Aim of the task
If a line of the material contains "tyčinky", copy it.

──────────

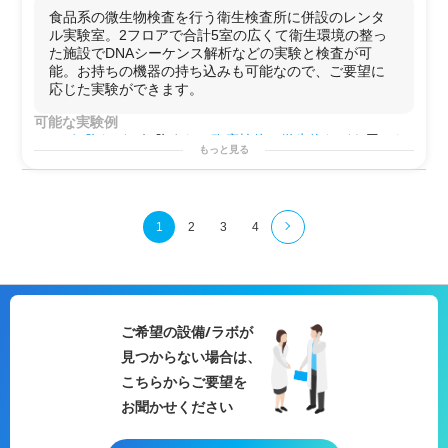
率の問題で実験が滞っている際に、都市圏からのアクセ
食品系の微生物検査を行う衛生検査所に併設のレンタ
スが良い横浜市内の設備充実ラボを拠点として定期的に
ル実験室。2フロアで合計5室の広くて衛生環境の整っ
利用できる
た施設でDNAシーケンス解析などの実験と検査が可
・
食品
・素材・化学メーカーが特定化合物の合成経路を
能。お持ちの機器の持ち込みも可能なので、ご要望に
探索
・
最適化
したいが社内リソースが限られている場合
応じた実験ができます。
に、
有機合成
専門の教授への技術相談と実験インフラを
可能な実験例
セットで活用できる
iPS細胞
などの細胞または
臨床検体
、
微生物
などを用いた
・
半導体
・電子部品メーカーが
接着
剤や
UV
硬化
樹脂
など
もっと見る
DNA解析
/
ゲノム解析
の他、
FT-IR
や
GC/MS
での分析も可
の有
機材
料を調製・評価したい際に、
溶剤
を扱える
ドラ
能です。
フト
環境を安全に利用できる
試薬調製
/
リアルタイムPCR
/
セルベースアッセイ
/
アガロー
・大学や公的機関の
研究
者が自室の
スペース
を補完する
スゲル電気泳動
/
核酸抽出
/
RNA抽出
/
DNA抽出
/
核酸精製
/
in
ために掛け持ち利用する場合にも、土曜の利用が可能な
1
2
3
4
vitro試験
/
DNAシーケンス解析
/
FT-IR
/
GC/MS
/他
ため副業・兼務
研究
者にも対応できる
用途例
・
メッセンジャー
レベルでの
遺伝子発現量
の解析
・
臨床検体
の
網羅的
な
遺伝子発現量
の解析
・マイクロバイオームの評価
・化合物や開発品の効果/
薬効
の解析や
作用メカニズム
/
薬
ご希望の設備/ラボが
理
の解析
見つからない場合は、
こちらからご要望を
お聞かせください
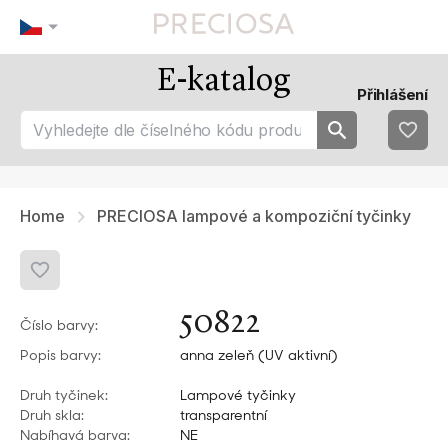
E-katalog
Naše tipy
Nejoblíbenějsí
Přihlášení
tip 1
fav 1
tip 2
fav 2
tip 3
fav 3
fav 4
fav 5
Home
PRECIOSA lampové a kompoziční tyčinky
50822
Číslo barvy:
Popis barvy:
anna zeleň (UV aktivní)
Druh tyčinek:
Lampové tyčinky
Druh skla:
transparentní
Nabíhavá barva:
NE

──────────

Response
PRECIOSA lampové a kompoziční tyčinky
Lampové tyčinky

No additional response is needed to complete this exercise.